Package interface best practice: More functions or more arguments?

For my package JSONLines.jl I am considering a refactoring and provide 3 options to read a JSONLines file:

  1. Iterator over an mmaped file. Basically returns the mmaped file at first and implements an iterator that produces the next row on each interation (can be parsed or returned as Vector{UInt8})
  2. Index of an mmaped file. Mmaps the file and iterates over it once saving the indices for the newlines such that rows can be accesed via getindex (can be parsed or returned as Vector{UInt8}).
  3. Read and parse the whole file.

Would it be prefereable to export three different functions or one function with additional arguments specifying what version the user wants?

Separate functionality should go into separate functions. But you need at most 2.

You can have a function that returns an object that supports the iteration and abstract array protocols.
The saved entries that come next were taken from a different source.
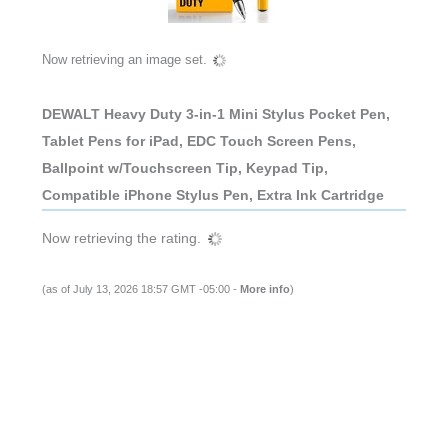
Now retrieving an image set.
DEWALT Heavy Duty 3-in-1 Mini Stylus Pocket Pen,
Tablet Pens for iPad, EDC Touch Screen Pens,
Ballpoint w/Touchscreen Tip, Keypad Tip,
Compatible iPhone Stylus Pen, Extra Ink Cartridge
Now retrieving the rating.
(as of July 13, 2026 18:57 GMT -05:00 -
More info
)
And then maybe a convenience function that just collects over this.

1 Like

Thanks for the input! The question is then in what order the operations should be performed. The “laziest” option would be to return the iterator and if the user calls getindex index the rows and return the appropriate row. This would make reading the file fast and the first getindex unexpectedly slow. Or break it up into multiple steps

file = File("path/to.jsonl")
file[1] # error
iterate(file, 1) # return first row
index!(file)
file[1] # return firstrow

In any case there are two costly operations: Indexing the rows and parsing the strings (rows). The main idea is to be able to defer both until needed.

I am only mildly familiar with the format, but if you need to find line breaks sequentially anyway, then a random access API makes little sense. Just support iteration.

1 Like